High level R interface to the GNU Linear Programming Kit (GLPK) for solving multiple linear as well as mixed integer linear programming (MILP) problems. Solving multiple problems at the same time allows to avoid R communication overhead, critical when solving many small problems.

Usage

multi_glpk_solve_LP(obj, mat, dir, rhs, bounds = NULL, types = NULL, max = FALSE,
          control = list(),
          mobj_i = NULL, mobj_val = NULL,
          mmat_i = NULL, mmat_val = NULL,
          mrhs_i = NULL, mrhs_val = NULL,
          ...)

Value

A list containing the optimal solutions for each problem, with the following components.

solution

the matrix of optimal coefficients, each column is one problem

objval

the vector of values of the objective function at the optimum, for each problem

status

the vector of integers with status information about the solution returned, for each problem. If the control parameter canonicalize_status is set (the default) then it will return 0 for the optimal solution being found, and non-zero otherwise. If the control parameter is set to FALSE it will return the GLPK status codes.

Arguments

obj

a numeric vector representing the objective coefficients.

mat

a numeric vector or a matrix of constraint coefficients.

dir

a character vector with the directions of the constraints. Each element must be one of "<", "<=", ">", ">=", or "==".

rhs

the right hand side of the constraints.

bounds

NULL (default) or a list with elements upper and lower containing the indices and corresponding bounds of the objective variables. The default for each variable is a bound between 0 and Inf.

types

a character vector indicating the types of the objective variables. types can be either "B" for binary, "C" for continuous or "I" for integer. By default NULL, taken as all-continuous. Recycled as needed.

max

a logical giving the direction of the optimization. TRUE means that the objective is to maximize the objective function, FALSE (default) means to minimize it.

control

a list of parameters to the solver.

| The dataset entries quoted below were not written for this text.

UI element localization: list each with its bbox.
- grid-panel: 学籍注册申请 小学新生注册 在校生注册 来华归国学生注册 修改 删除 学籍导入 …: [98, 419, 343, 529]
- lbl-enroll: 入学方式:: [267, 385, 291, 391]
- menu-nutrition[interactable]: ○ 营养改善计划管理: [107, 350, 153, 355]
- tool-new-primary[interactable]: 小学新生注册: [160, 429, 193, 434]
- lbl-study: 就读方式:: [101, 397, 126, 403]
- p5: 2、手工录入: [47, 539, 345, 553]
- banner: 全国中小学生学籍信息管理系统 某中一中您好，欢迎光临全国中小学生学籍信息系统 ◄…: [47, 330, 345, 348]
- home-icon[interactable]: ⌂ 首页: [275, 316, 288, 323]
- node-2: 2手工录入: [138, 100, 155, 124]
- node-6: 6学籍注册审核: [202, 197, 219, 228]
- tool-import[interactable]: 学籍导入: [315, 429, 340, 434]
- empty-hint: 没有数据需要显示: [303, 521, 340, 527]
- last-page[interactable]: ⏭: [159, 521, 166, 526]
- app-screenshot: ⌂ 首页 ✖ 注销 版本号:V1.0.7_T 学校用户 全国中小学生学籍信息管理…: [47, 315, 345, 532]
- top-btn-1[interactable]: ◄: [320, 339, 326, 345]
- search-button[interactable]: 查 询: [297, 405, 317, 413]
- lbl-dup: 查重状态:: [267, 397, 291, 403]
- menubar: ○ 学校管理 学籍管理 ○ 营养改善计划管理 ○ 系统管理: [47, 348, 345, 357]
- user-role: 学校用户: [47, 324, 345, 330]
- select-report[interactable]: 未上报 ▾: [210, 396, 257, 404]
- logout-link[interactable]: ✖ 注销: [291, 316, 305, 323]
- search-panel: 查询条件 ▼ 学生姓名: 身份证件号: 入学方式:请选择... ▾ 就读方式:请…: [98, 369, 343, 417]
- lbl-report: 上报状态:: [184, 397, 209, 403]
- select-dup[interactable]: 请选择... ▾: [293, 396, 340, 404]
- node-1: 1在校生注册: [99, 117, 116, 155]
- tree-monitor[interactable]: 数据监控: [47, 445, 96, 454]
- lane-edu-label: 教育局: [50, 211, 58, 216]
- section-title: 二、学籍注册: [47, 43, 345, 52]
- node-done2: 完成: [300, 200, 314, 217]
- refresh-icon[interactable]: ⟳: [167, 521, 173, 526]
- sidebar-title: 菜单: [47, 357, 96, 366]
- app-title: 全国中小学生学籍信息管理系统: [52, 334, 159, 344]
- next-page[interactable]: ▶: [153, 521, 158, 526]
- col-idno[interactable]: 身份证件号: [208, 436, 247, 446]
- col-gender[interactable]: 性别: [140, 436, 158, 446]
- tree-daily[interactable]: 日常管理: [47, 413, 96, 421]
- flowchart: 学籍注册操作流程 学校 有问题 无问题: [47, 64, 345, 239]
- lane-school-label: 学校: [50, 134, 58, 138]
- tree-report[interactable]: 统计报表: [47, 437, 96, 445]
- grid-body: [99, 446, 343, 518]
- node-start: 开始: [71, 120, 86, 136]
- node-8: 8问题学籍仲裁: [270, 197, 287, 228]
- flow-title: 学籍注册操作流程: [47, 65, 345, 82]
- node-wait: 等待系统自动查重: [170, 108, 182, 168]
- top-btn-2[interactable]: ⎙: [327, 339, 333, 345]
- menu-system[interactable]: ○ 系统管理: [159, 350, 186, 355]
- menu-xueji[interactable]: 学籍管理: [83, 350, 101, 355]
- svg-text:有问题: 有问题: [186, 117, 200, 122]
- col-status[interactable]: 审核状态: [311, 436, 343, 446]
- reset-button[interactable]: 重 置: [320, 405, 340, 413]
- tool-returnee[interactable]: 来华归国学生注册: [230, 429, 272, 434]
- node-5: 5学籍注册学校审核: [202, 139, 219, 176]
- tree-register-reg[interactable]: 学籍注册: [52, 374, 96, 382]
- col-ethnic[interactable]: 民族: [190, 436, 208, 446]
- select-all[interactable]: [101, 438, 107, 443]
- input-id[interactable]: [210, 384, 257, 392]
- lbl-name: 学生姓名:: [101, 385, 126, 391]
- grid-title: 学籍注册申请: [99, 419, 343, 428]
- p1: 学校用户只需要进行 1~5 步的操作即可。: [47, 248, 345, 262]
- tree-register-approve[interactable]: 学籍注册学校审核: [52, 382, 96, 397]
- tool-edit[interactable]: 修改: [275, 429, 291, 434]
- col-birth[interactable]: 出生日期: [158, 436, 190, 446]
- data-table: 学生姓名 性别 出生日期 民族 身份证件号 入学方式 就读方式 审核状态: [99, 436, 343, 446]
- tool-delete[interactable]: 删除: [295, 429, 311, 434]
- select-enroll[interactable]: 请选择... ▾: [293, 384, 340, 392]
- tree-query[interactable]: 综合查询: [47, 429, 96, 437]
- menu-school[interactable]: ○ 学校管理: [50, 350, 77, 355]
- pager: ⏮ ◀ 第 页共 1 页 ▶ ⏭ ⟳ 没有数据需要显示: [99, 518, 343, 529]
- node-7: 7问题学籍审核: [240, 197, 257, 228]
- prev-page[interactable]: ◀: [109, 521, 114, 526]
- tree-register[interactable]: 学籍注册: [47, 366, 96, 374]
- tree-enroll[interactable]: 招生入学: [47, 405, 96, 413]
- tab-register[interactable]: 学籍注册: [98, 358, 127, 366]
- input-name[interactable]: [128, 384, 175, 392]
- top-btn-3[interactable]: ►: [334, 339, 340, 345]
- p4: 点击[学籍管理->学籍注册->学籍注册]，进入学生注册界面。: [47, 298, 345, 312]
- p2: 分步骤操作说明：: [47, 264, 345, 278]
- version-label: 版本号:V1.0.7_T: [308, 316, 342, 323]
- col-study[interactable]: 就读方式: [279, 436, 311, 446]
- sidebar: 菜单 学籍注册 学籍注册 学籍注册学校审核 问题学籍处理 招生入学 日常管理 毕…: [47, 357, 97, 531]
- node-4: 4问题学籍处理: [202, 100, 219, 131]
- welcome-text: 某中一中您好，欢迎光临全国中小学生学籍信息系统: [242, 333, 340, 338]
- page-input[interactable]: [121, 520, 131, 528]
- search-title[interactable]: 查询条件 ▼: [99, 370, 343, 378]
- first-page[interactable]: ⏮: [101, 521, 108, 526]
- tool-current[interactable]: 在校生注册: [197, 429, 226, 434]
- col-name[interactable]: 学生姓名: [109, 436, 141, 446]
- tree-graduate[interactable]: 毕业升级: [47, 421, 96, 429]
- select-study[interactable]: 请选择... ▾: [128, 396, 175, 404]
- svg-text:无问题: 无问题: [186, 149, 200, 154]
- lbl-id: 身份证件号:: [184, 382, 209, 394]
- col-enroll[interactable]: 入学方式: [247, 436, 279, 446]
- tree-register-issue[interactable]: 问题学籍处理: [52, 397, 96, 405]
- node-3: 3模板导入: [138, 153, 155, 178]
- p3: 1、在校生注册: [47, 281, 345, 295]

Currently the only options are: verbose, a logical for turning on/off additional solver output; canonicalize_status, a logical indicating whether to canonicalize GLPK status codes or not. Defaults: FALSE; TRUE.

mobj_i

a vector of objective coefficient indices which will get different values in each optimization problem. Defaults: NULL.

mobj_val

a matrix of objective coefficient values. Each column specifies for one optimization problem the values of the objective coefficients specified by in mobj_i.

mmat_i

a matrix of coordinates of mat matrix. Each row specifies one constraint cell (its row and column). The cell specified in row i will be assigned values from row i of matrix mmat_val. Cells not specified in mat will be left unchanged. Defaults: NULL.

mmat_val

a matrix of values, each column specifies values for one optimization task. Cell specified in row i in mmat_i gets values from row i of mmat_val. Defaults: NULL.

mrhs_i

a vector of RHS constraint rows that will get different values in each optimization problem. Defaults: NULL.

mrhs_val

a matrix of RHS values. Element mrhs_val[i,j] specifies RHS value for row mrhs_i[i] in optimization problem j. Defaults: NULL.

...

a list of control parameters (overruling those specified in control).

Author

Jaak Simm

Details

Package rDEA provides method for Data Envelopment Analysis (DEA), including standard input, output and cost-minimization DEA estimation and also robust DEA solvers. The latter can be with or without additional environmental variables.

References

GNU Linear Programming Kit (http://www.gnu.org/software/glpk/glpk.html).

See Also

glpk and glpkAPI for C API bindings; Rglpk_solve in package Rglpk.

Examples

Run this code
## Simple linear program.
## maximize:   2 x_1 + 4 x_2 + 3 x_3
## subject to: 3 x_1 + 4 x_2 + 2 x_3 <= 60
##             2 x_1 +   x_2 + 2 x_3 <= 40
##               x_1 + 3 x_2 + 2 x_3 <= 80
##               x_1, x_2, x_3 are non-negative real numbers

obj <- c(2, 4, 3)
mat <- matrix(c(3, 2, 1, 4, 1, 3, 2, 2, 2), nrow = 3)
dir <- c("<=", "<=", "<=")
rhs <- c(60, 40, 80)
max <- TRUE

multi_glpk_solve_LP(obj, mat, dir, rhs, max = max)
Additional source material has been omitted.